From: Molecular characterization of retinal stem cells and their niches in adult zebrafish

Figure 5

Injury-induced retinal progenitors regenerate cone photoreceptors within a week. A) At 4 dpl, proliferating cells (BrdU; magenta) fill the lesioned area (asterisks) in which double cones immunoreactive for zpr1 (green) are missing. Scale bar = 250 μm. B) By 7 dpl, some retinal progenitors that were labeled with BrdU (magenta) at 4 dpl have begun to differentiate into cones and are double-labeled with zpr1 (green). Boxed areas are shown at higher magnification in the insets; double-labeled cells are white.

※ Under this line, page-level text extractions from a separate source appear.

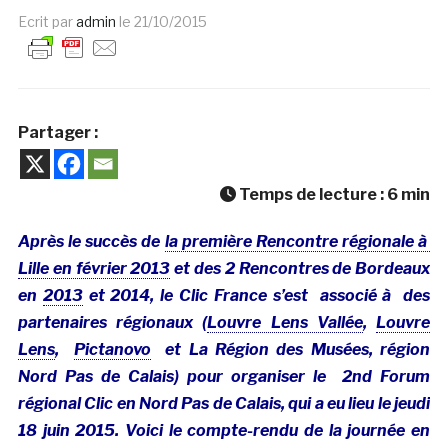
Ecrit par
admin
le
21/10/2015
Partager :
Temps de lecture :
6
min
Après le succès de
la première Rencontre régionale à
Lille en février 2013
et des 2 Rencontres de Bordeaux
en
2013
et 2014, le Clic France s’est associé à des
partenaires régionaux (
Louvre Lens Vallée
,
Louvre
Lens
,
Pictanovo
et La Région des Musées, région
Nord Pas de Calais) pour organiser le 2nd Forum
régional Clic en Nord Pas de Calais, qui a eu lieu le jeudi
18 juin 2015. Voici le compte-rendu de la journée en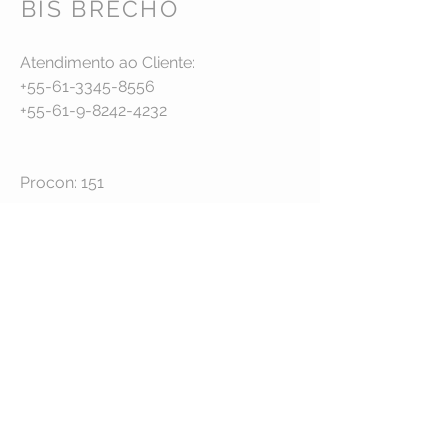
BIS BRECHÓ
Atendimento ao Cliente:
+55-61-3345-8556
+55-61-9-8242-4232
Procon: 151
Endereço:
Cls 113, Bloco C, Loja 12
Asa Sul - Brasília - DF
CEP:
70.384-540
STAY CONNECTED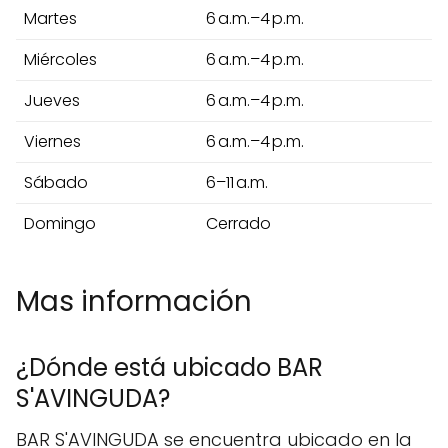
Martes
6 a.m.–4 p.m.
Miércoles
6 a.m.–4 p.m.
Jueves
6 a.m.–4 p.m.
Viernes
6 a.m.–4 p.m.
Sábado
6–11 a.m.
Domingo
Cerrado
Mas información
¿Dónde está ubicado BAR
S'AVINGUDA?
BAR S'AVINGUDA se encuentra ubicado en la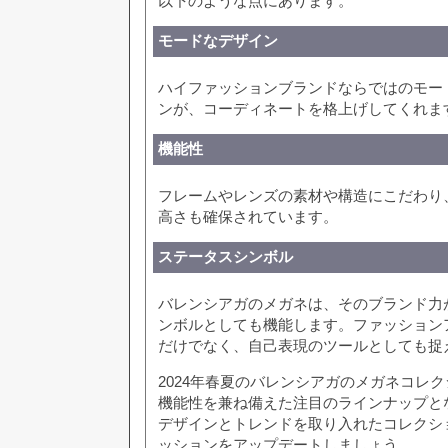
以下のような点にあります。
モードなデザイン
ハイファッションブランドならではのモー
ンが、コーディネートを格上げしてくれま
機能性
フレームやレンズの素材や構造にこだわり
高さも確保されています。
ステータスシンボル
バレンシアガのメガネは、そのブランド力
ンボルとしても機能します。ファッション
だけでなく、自己表現のツールとしても捉
2024年春夏のバレンシアガのメガネコレ
機能性を兼ね備えた注目のラインナップと
デザインとトレンドを取り入れたコレクシ
ッションをアップデートしましょう。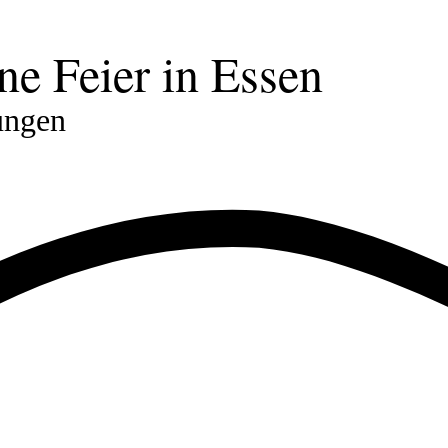
ne Feier in Essen
ungen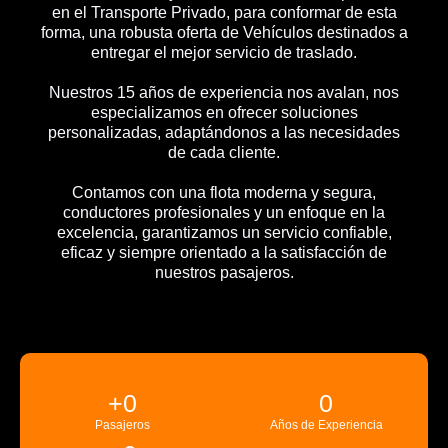
en el Transporte Privado, para conformar de esta
forma, una robusta oferta de Vehículos destinados a
entregar el mejor servicio de traslado.
Nuestros 15 años de experiencia nos avalan, nos
especializamos en ofrecer soluciones
personalizadas, adaptándonos a las necesidades
de cada cliente.
Contamos con una flota moderna y segura,
conductores profesionales y un enfoque en la
excelencia, garantizamos un servicio confiable,
eficaz y siempre orientado a la satisfacción de
nuestros pasajeros.
+
0
0
Pasajeros
Años de Experiencia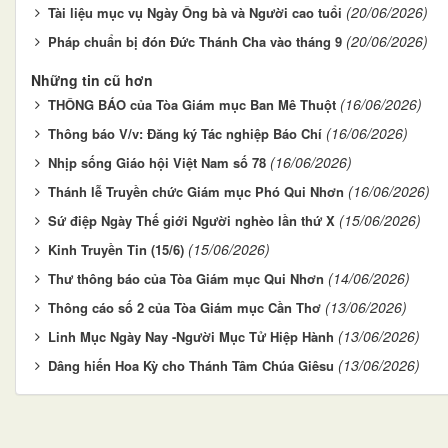
(20/06/2026)
Tài liệu mục vụ Ngày Ông bà và Người cao tuổi
(20/06/2026)
Pháp chuẩn bị đón Đức Thánh Cha vào tháng 9
Những tin cũ hơn
(16/06/2026)
THÔNG BÁO của Tòa Giám mục Ban Mê Thuột
(16/06/2026)
Thông báo V/v: Đăng ký Tác nghiệp Báo Chí
(16/06/2026)
Nhịp sống Giáo hội Việt Nam số 78
(16/06/2026)
Thánh lễ Truyền chức Giám mục Phó Qui Nhơn
(15/06/2026)
Sứ điệp Ngày Thế giới Người nghèo lần thứ X
(15/06/2026)
Kinh Truyền Tin (15/6)
(14/06/2026)
Thư thông báo của Tòa Giám mục Qui Nhơn
(13/06/2026)
Thông cáo số 2 của Tòa Giám mục Cần Thơ
(13/06/2026)
Linh Mục Ngày Nay -Người Mục Tử Hiệp Hành
(13/06/2026)
Dâng hiến Hoa Kỳ cho Thánh Tâm Chúa Giêsu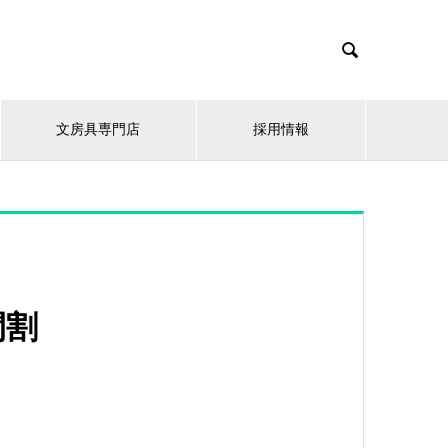

文房具専門店
採用情報
間割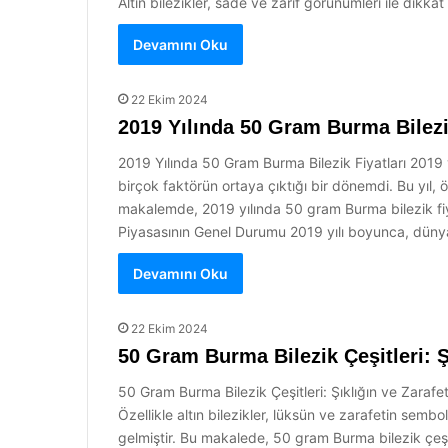
Altın bilezikler, sade ve zarif görünümleri ile dikka
Devamını Oku
22 Ekim 2024
2019 Yılında 50 Gram Burma Bilezik
2019 Yılında 50 Gram Burma Bilezik Fiyatları 2019 yıl
birçok faktörün ortaya çıktığı bir dönemdi. Bu yıl, öz
makalemde, 2019 yılında 50 gram Burma bilezik fiyat
Piyasasının Genel Durumu 2019 yılı boyunca, dünya 
Devamını Oku
22 Ekim 2024
50 Gram Burma Bilezik Çeşitleri: Ş
50 Gram Burma Bilezik Çeşitleri: Şıklığın ve Zarafe
Özellikle altın bilezikler, lüksün ve zarafetin semb
gelmiştir. Bu makalede, 50 gram Burma bilezik çeşitle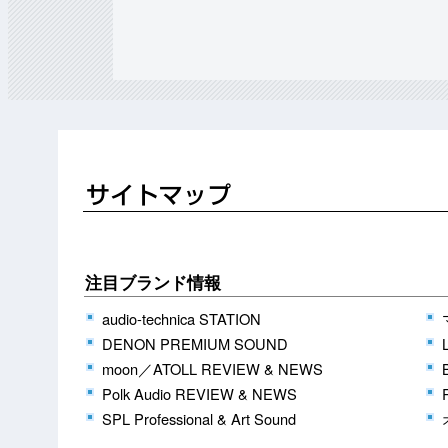
注目ブランド情報
audio-technica STATION
DENON PREMIUM SOUND
moon／ATOLL REVIEW & NEWS
Polk Audio REVIEW & NEWS
SPL Professional & Art Sound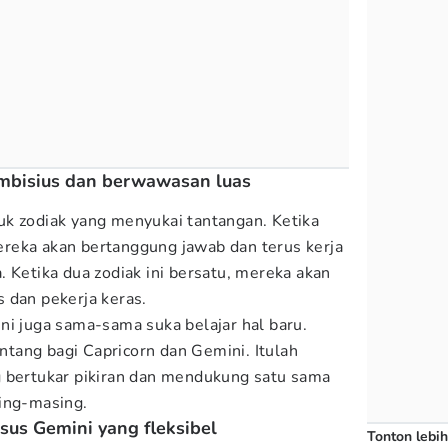
ambisius dan berwawasan luas
k zodiak yang menyukai tantangan. Ketika
reka akan bertanggung jawab dan terus kerja
 Ketika dua zodiak ini bersatu, mereka akan
 dan pekerja keras.
ni juga sama-sama suka belajar hal baru.
tang bagi Capricorn dan Gemini. Itulah
g bertukar pikiran dan mendukung satu sama
sing-masing.
rsus Gemini yang fleksibel
Tonton lebih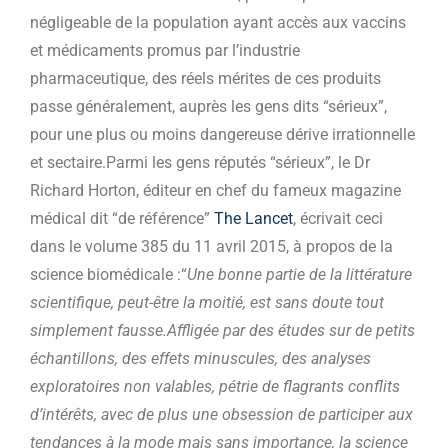
négligeable de la population ayant accès aux vaccins
et médicaments promus par l’industrie
pharmaceutique, des réels mérites de ces produits
passe généralement, auprès les gens dits “sérieux”,
pour une plus ou moins dangereuse dérive irrationnelle
et sectaire.Parmi les gens réputés “sérieux”, le Dr
Richard Horton, éditeur en chef du fameux magazine
médical dit “de référence”
The Lancet
, écrivait ceci
dans le volume 385 du 11 avril 2015, à propos de la
science biomédicale :“
Une bonne partie de la littérature
scientifique, peut-être la moitié, est sans doute tout
simplement fausse.
Affligée par des études sur de petits
échantillons, des effets minuscules, des analyses
exploratoires non valables, pétrie de flagrants conflits
d’intérêts, avec de plus une obsession de participer aux
tendances à la mode mais sans importance, la science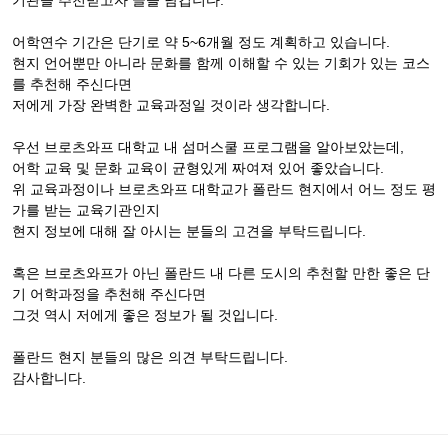
기관을 추천받고자 글을 남깁니다.
어학연수 기간은 단기로 약 5~6개월 정도 계획하고 있습니다.
현지 언어뿐만 아니라 문화를 함께 이해할 수 있는 기회가 있는 코스
를 추천해 주신다면
저에게 가장 완벽한 교육과정일 것이라 생각합니다.
우선 브로츠와프 대학교 내 섬머스쿨 프로그램을 알아보았는데,
어학 교육 및 문화 교육이 균형있게 짜여져 있어 좋았습니다.
위 교육과정이나 브로츠와프 대학교가 폴란드 현지에서 어느 정도 평
가를 받는 교육기관인지
현지 정보에 대해 잘 아시는 분들의 고견을 부탁드립니다.
혹은 브로츠와프가 아닌 폴란드 내 다른 도시의 추천할 만한 좋은 단
기 어학과정을 추천해 주신다면
그것 역시 저에게 좋은 정보가 될 것입니다.
폴란드 현지 분들의 많은 의견 부탁드립니다.
감사합니다.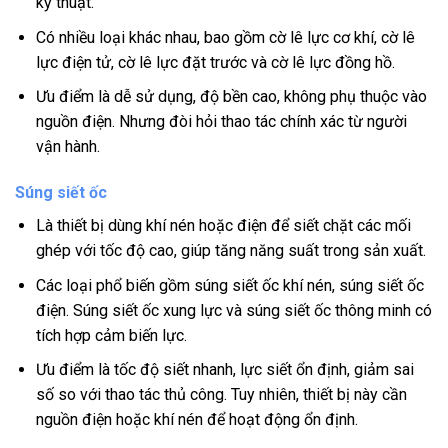
kỹ thuật.
Có nhiều loại khác nhau, bao gồm cờ lê lực cơ khí, cờ lê
lực điện tử, cờ lê lực đặt trước và cờ lê lực đồng hồ.
Ưu điểm là dễ sử dụng, độ bền cao, không phụ thuộc vào
nguồn điện. Nhưng đòi hỏi thao tác chính xác từ người
vận hành.
Súng siết ốc
Là thiết bị dùng khí nén hoặc điện để siết chặt các mối
ghép với tốc độ cao, giúp tăng năng suất trong sản xuất.
Các loại phổ biến gồm súng siết ốc khí nén, súng siết ốc
điện. Súng siết ốc xung lực và súng siết ốc thông minh có
tích hợp cảm biến lực.
Ưu điểm là tốc độ siết nhanh, lực siết ổn định, giảm sai
số so với thao tác thủ công. Tuy nhiên, thiết bị này cần
nguồn điện hoặc khí nén để hoạt động ổn định.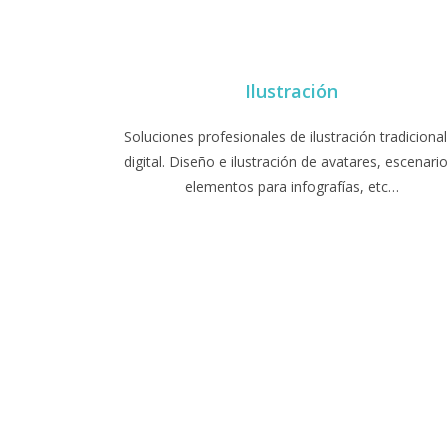
Ilustración
Soluciones profesionales de ilustración tradicional
digital. Diseño e ilustración de avatares, escenario
elementos para infografías, etc…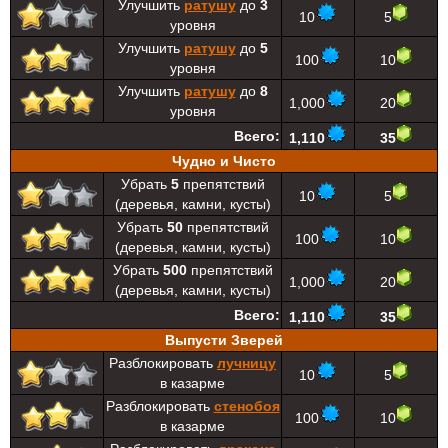
Улучшить
ратушу
до
3
10
5
уровня
Улучшить
ратушу
до
5
100
10
уровня
Улучшить
ратушу
до
8
1,000
20
уровня
Всего:
1,110
35
Чудно и Чисто
Убрать
5
препятствий
10
5
(деревья, камни, кусты)
Убрать
50
препятствий
100
10
(деревья, камни, кусты)
Убрать
500
препятствий
1,000
20
(деревья, камни, кусты)
Всего:
1,110
35
Выпусти Зверей
Разблокировать
лучницу
10
5
в казарме
Разблокировать
стенобоя
100
10
в казарме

C) By 31 dpl fully differentiated, regenerated cone photoreceptors (zpr1; green) are labeled with BrdU (magenta) injected at 3 dpl (double-labeled white nuclei are indicated by black arrows). Unidentified BrdU+ nuclei are seen in the inner retina. D) Cocktail of riboprobes to cone opsins (green) identifies BrdU+ (magenta), regenerated cones at 31 dpl (double-labeled white nuclei are indicated by black arrows). BrdU+ rod nuclei (magenta) are in the inner part of the outer nuclear layer, ONL. E) Müller glia in a transgenic zebrafish Tg(gfap:GFP)mi2001 are labeled with anti-GFP (green) and co-express apoE (magenta, in situ hybridization) in their cell bodies. F) At 4 dpl, most BrdU+ proliferating nuclei are in the outer nuclear layer, ONL, but a few apoE+ Müller glial cells are also BrdU+ (inset). Radial fibers of Müller glia are labeled with zpr1/anti-GFAP (blue).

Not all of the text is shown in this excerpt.